Things You Appreciate
One of the most common things people write about in their daily journal that gives them a boost to their mood is writing about things they appreciate. Reflecting on what you value helps strengthen your gratitude for the people, experiences, and resources you have in your life. It allows you to stay grounded in the present and focus on what you have now, rather than worrying about what you lost in the past or what you hope to gain in the future. This shift in attention encourages you to notice what is already going well in your life, which increases your sense of contentment. Research by Wood et al. (2010) found that gratitude practices, including journal writing, improve relationships and reduce depressive symptoms by helping people appreciate others and enjoy small, everyday moments. A helpful approach is to write about three things you are thankful for each day. These could be moments from your day, such as enjoying your dinner, having a meaningful conversation with a friend, or appreciating pleasant weather. They could also be more general aspects of your life, such as your health, the roof over your head, or caring family relationships. Practicing gratitude in this way helps you recognize the special people in your life as well as how much you are blessed with.
Your Goals
Another valuable topic to include in your journal is your goals or the things you are looking forward to. Writing about your aspirations helps you stay motivated and allows you to track your progress over time. You can reflect on both short-term and long-term goals related to your education, relationships, personal growth, or career plans. Reviewing your goals each day keeps them clear in your mind and reminds you of what you are working toward. Lock and Latham (2002) found that clearly writing down goals increases motivation, focus, and performance. This practice helps you stay organized and identify the steps you need to take to achieve what you want, turning your broad hopes into a series of practical and manageable actions. Over time, journaling about your goals can inspire consistency, strengthen your determination, and give you a clearer sense of direction in your life.
References
Koshy, K. (2017). Reflective practice in health care and how to reflect effectively. International Journal of Surgery Oncology, 2(6), 1–3.
https://doi.org/10.1097/IJ9.0000000000000020
Locke, E. A., & Latham, G. P. (2002). Building a practically useful theory of goal setting and task motivation: A 35-year odyssey. American Psychologist, 57(9), 705–717.

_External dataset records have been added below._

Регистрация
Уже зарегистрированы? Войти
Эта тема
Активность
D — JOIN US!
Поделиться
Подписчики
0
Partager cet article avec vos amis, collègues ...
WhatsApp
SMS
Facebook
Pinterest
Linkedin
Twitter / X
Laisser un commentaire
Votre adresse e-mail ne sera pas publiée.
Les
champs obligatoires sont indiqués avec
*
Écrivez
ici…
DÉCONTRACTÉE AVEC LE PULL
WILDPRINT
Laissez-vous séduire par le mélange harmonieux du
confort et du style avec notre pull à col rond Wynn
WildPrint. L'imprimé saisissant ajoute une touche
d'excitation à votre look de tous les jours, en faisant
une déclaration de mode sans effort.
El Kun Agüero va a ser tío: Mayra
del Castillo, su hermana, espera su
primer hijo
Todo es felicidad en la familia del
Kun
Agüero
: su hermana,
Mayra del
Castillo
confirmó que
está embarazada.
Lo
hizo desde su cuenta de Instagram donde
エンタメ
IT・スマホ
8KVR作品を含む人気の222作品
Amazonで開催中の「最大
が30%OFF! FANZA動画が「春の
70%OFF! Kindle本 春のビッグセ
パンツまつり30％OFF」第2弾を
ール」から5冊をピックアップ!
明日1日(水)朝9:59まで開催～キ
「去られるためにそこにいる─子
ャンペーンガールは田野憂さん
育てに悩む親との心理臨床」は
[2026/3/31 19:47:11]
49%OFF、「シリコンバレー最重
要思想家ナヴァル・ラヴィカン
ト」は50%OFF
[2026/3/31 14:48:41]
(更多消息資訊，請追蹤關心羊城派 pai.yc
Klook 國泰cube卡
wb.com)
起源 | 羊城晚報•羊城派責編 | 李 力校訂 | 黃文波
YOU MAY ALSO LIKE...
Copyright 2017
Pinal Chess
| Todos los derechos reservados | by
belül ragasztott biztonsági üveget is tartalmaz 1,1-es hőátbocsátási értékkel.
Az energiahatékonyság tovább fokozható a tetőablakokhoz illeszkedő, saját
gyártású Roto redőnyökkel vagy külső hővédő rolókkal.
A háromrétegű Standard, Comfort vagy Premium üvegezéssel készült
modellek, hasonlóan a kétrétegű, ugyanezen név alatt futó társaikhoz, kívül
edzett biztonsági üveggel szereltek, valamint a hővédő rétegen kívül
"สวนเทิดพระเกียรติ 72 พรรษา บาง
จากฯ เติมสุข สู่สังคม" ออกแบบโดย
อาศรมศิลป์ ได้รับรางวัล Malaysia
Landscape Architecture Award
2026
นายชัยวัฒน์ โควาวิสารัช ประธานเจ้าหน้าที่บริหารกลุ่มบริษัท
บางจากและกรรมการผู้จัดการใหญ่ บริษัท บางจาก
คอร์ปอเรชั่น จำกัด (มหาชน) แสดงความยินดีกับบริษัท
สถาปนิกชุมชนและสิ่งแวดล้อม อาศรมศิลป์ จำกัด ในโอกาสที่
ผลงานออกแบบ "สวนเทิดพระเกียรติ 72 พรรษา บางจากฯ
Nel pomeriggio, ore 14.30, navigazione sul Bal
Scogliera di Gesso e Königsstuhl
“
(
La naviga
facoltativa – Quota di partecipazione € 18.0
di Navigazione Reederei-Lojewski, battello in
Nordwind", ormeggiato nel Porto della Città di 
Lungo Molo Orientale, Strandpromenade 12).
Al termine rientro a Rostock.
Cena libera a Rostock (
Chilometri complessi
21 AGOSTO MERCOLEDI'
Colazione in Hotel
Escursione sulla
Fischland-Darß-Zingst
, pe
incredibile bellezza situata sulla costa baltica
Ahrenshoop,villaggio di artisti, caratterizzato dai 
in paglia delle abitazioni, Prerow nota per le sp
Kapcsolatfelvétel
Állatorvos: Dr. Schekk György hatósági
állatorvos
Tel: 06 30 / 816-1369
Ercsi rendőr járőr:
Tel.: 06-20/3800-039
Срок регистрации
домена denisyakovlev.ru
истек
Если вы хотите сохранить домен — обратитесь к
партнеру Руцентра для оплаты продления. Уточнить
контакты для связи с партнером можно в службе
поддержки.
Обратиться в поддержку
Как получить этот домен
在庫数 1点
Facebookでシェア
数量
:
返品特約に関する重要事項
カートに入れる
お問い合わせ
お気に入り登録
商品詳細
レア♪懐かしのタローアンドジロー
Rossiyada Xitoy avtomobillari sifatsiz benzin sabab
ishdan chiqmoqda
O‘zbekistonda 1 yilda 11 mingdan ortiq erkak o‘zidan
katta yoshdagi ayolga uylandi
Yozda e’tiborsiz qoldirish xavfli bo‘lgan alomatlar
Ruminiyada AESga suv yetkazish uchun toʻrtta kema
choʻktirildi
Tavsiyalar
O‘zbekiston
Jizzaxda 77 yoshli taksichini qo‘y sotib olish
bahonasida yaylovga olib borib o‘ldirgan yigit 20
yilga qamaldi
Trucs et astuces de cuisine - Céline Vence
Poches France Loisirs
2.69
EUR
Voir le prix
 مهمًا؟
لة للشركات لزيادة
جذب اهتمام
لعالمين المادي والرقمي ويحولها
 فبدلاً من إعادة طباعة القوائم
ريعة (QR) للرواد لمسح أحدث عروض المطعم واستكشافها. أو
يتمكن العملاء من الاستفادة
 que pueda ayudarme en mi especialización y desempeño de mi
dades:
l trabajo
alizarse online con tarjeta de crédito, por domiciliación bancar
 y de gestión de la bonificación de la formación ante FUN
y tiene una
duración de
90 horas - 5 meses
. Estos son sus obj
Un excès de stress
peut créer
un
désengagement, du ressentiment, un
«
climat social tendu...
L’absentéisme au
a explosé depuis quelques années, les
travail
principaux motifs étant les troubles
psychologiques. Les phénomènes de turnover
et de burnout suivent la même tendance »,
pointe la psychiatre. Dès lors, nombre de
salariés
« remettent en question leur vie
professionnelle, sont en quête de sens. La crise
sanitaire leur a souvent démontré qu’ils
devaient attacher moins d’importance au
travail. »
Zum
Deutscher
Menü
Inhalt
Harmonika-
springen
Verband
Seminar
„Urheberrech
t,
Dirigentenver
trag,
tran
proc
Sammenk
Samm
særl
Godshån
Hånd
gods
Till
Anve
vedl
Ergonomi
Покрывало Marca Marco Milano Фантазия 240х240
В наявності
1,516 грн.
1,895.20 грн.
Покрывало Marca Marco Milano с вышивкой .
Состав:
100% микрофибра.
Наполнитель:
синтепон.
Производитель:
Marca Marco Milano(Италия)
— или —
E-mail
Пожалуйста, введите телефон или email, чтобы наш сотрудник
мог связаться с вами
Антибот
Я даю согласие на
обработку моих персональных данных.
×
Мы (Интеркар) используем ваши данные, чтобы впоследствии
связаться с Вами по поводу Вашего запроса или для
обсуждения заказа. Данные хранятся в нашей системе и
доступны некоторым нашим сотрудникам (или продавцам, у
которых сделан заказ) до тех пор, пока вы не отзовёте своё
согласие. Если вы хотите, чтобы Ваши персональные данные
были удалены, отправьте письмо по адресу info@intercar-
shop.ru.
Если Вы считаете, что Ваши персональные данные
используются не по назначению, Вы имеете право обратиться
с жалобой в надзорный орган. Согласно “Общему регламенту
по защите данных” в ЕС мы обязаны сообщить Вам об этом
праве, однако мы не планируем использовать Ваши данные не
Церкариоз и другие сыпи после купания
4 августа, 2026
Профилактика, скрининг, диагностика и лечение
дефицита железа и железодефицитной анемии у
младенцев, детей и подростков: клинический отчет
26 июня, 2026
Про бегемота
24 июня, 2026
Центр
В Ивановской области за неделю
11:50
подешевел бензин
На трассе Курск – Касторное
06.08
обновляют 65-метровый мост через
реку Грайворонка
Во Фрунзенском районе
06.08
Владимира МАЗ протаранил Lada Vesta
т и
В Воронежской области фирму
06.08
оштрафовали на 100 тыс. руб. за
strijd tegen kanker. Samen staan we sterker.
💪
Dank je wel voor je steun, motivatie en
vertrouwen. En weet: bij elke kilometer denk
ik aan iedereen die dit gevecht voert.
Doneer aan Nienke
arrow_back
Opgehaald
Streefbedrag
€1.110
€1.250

https://doi.org/10.1037//0003-066x.57.9.705
Niles, A. N., Haltom, K. E. B., Mulvenna, C. M., Lieberman, M. D., & Stanton, A. L. (2013). Randomized controlled trial of expressive writing for psychological and physical health: the moderating role of emotional expressivity. Anxiety, Stress, & Coping, 27(1), 1–17.
https://doi.org/10.1080/10615806.2013.802308
Seligman, M. E. P., Steen, T. A., Park, N., & Peterson, C. (2005). Positive Psychology Progress: Empirical Validation of Interventions. American Psychologist, 60(5), 410–421.
https://doi.org/10.1037/0003-066x.60.5.410
Wood, A. M., Froh, J. J., & Geraghty, A. W. A. (2010). Gratitude and well-being: A review and theoretical integration. Clinical Psychology Review, 30(7), 890–905.